The number of guests
usually included in a formal dinner makes it necessary to serve
more than one bottle. Therefore, there is no savings in buying
two or more bottles of the same wine.
More elaborate food
is best with just the right wine. It is much to the credit of
the host and it is a delicate compliment to the good taste of
the guests, to present with each course a wine especially
selected for its affinities with the dish.
An array of wine
glasses, a different French wine with each course - all this
greatly contributes to the aura of formality and festivity.
Formal dining is the
occasion to serve the greatest French wine which can be
afforded. When more than one wine is served, however, the
discriminating host is careful to present them in a progressive
order, building up his guests' interest from the light-bodied,
young wines, to the full-bodied, old ones.
Informal Dinners
A wine glass at the side of a water goblet, a
bottle of French wine on the table, and already a glow of
anticipation appears on every face. "What is the big occasion?"
The big occasion may be only a dinner made with special care;
the getting together of people dear to each other. It may well
be no more than "I just felt like it ...".
Whatever the reason, the mood is set and what
may not have started out to be a "big occasion" will then become one.

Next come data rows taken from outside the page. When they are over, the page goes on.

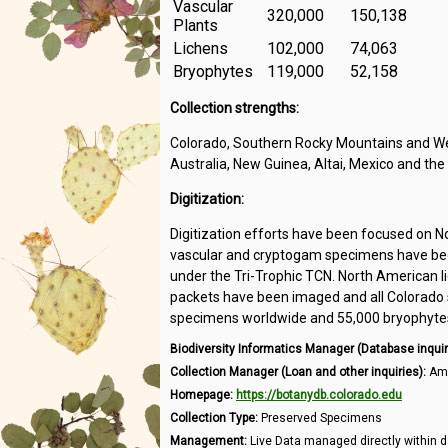
Vascular
320,000
150,138
Plants
Lichens
102,000
74,063
Bryophytes
119,000
52,158
Collection strengths:
Colorado, Southern Rocky Mountains and Wes
Australia, New Guinea, Altai, Mexico and the
Digitization:
Digitization efforts have been focused on N
vascular and cryptogam specimens have been
under the Tri-Trophic TCN. North American l
packets have been imaged and all Colorado s
specimens worldwide and 55,000 bryophytes 
Biodiversity Informatics Manager (Database inquir
Collection Manager (Loan and other inquiries):
Amb
Homepage:
https://botanydb.colorado.edu
Collection Type:
Preserved Specimens
Management:
Live Data managed directly within d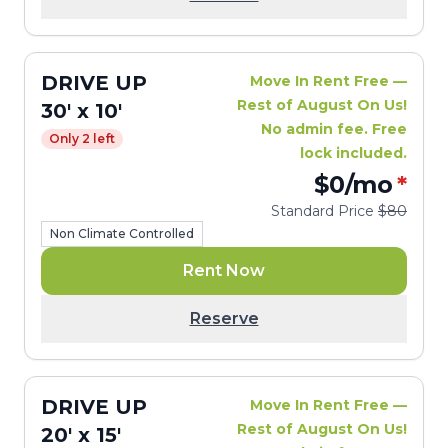
DRIVE UP
Move In Rent Free —
Rest of August On Us!
30' x 10'
No admin fee. Free
Only 2 left
lock included.
$0
/mo
*
Standard Price
$80
Non Climate Controlled
Rent Now
Reserve
DRIVE UP
Move In Rent Free —
Rest of August On Us!
20' x 15'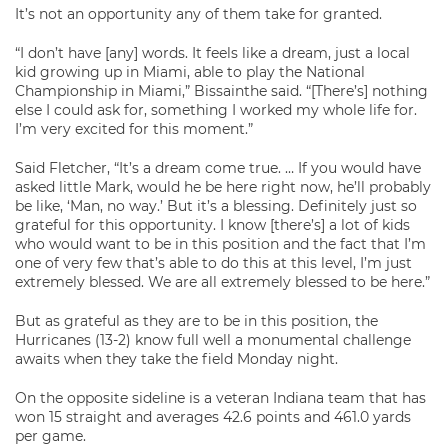
It’s not an opportunity any of them take for granted.
“I don’t have [any] words. It feels like a dream, just a local
kid growing up in Miami, able to play the National
Championship in Miami,” Bissainthe said. “[There’s] nothing
else I could ask for, something I worked my whole life for.
I’m very excited for this moment.”
Said Fletcher, “It’s a dream come true. … If you would have
asked little Mark, would he be here right now, he’ll probably
be like, ‘Man, no way.’ But it’s a blessing. Definitely just so
grateful for this opportunity. I know [there’s] a lot of kids
who would want to be in this position and the fact that I’m
one of very few that’s able to do this at this level, I’m just
extremely blessed. We are all extremely blessed to be here.”
But as grateful as they are to be in this position, the
Hurricanes (13-2) know full well a monumental challenge
awaits when they take the field Monday night.
On the opposite sideline is a veteran Indiana team that has
won 15 straight and averages 42.6 points and 461.0 yards
per game.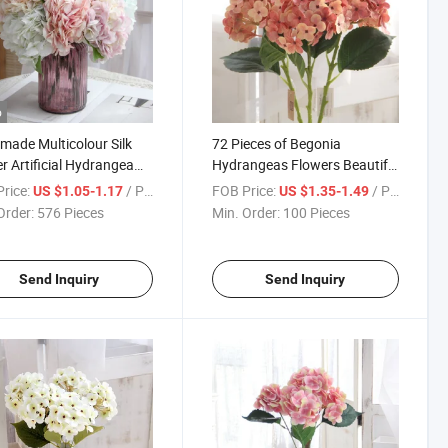
o
ade Multicolour Silk
72 Pieces of Begonia
r Artificial Hydrangea
Hydrangeas Flowers Beautiful
et for Wedding Festival
Artificial Wedding Real Touch
rice:
/ Piece
FOB Price:
/ Piece
US $1.05-1.17
US $1.35-1.49
 Decoration
Hydrangea High Quality
Order:
576 Pieces
Min. Order:
100 Pieces
Artificial Flowers
Send Inquiry
Send Inquiry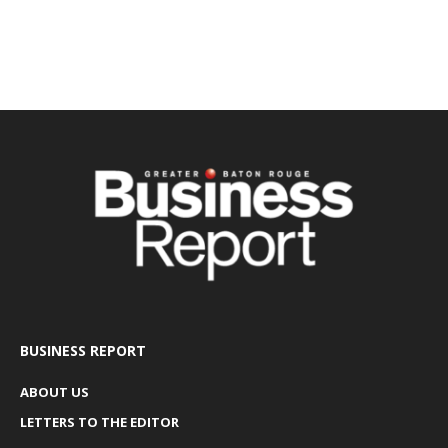
BUSINESS REPORT
ABOUT US
LETTERS TO THE EDITOR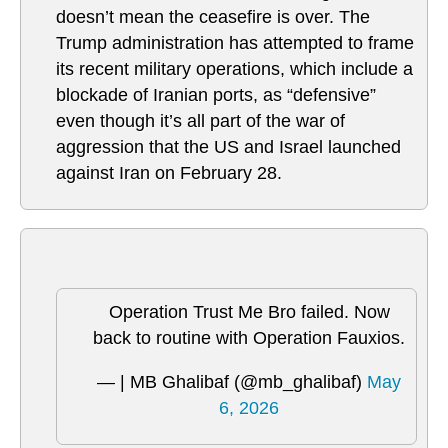
doesn’t mean the ceasefire is over. The
Trump administration has attempted to frame
its recent military operations, which include a
blockade of Iranian ports, as “defensive”
even though it’s all part of the war of
aggression that the US and Israel launched
against Iran on February 28.
Operation Trust Me Bro failed. Now
back to routine with Operation Fauxios.
— | MB Ghalibaf (@mb_ghalibaf)
May
6, 2026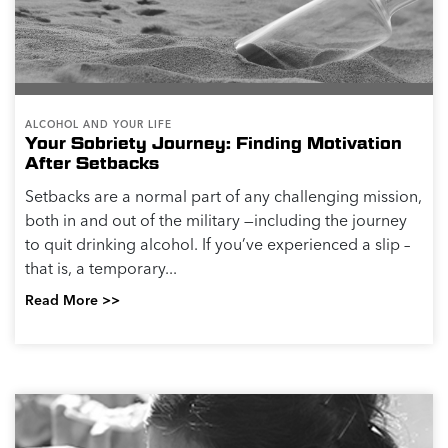
ALCOHOL AND YOUR LIFE
Your Sobriety Journey: Finding Motivation
After Setbacks
Setbacks are a normal part of any challenging mission,
both in and out of the military —including the journey
to quit drinking alcohol. If you’ve experienced a slip –
that is, a temporary...
Read More >>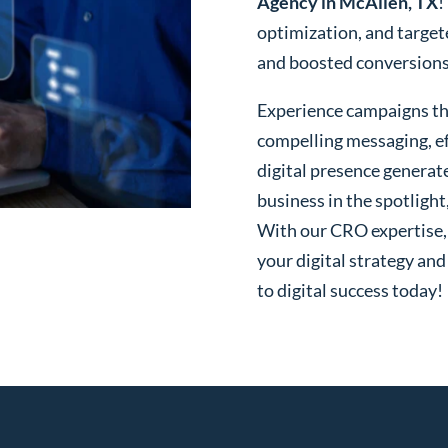
Agency in McAllen, TX
!
optimization, and targe
and boosted conversions o
Experience campaigns tha
compelling messaging, ef
digital presence generat
business in the spotlight
With our CRO expertise, t
your digital strategy and
to digital success today!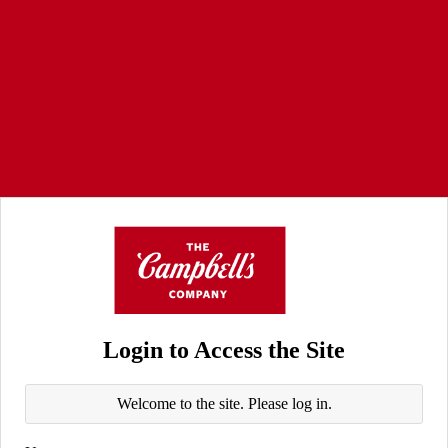
Login to Access the Site
Welcome to the site. Please log in.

At informal dinners, most of the time only
one wine is served.
However, without excessive lavishness the
dinner may be made perfect by serving, with the dessert. a small
glass of one of the sweet wines of France. These wines are
better appreciated when drunk well chilled in very small
quantity. Half a bottle is largely enough to brighten the last
course of a dinner of six.
Fine regionals or parish wines are well
suited to informal dining.
Barbecues and Picnics
A glass of good red French wine is just
the thing with a luscious steak or a juicy hamburger. An
honest meat loaf becomes a gourmet's treat with an inexpensive
French red wine.
A dry white wine does wonders for a “Shore
Dinner". Fish, lobster and shrimp grilled over glowing coals,
are superb with French white wines.
Even
when many different foods are served, as is usually the case, no
more than one kind of wine is ordinarily presented. A French
rosé wine or a dry white wine is always right.
A young regional red wine also goes very well
with barbecue or picnic dishes. Served with an outdoor meal,
such a young red wine is often more enjoyable when it is cooled.
The easiest way to cool it is to let the bottle stand for a
couple of hours in a bucket or a pail of cold water.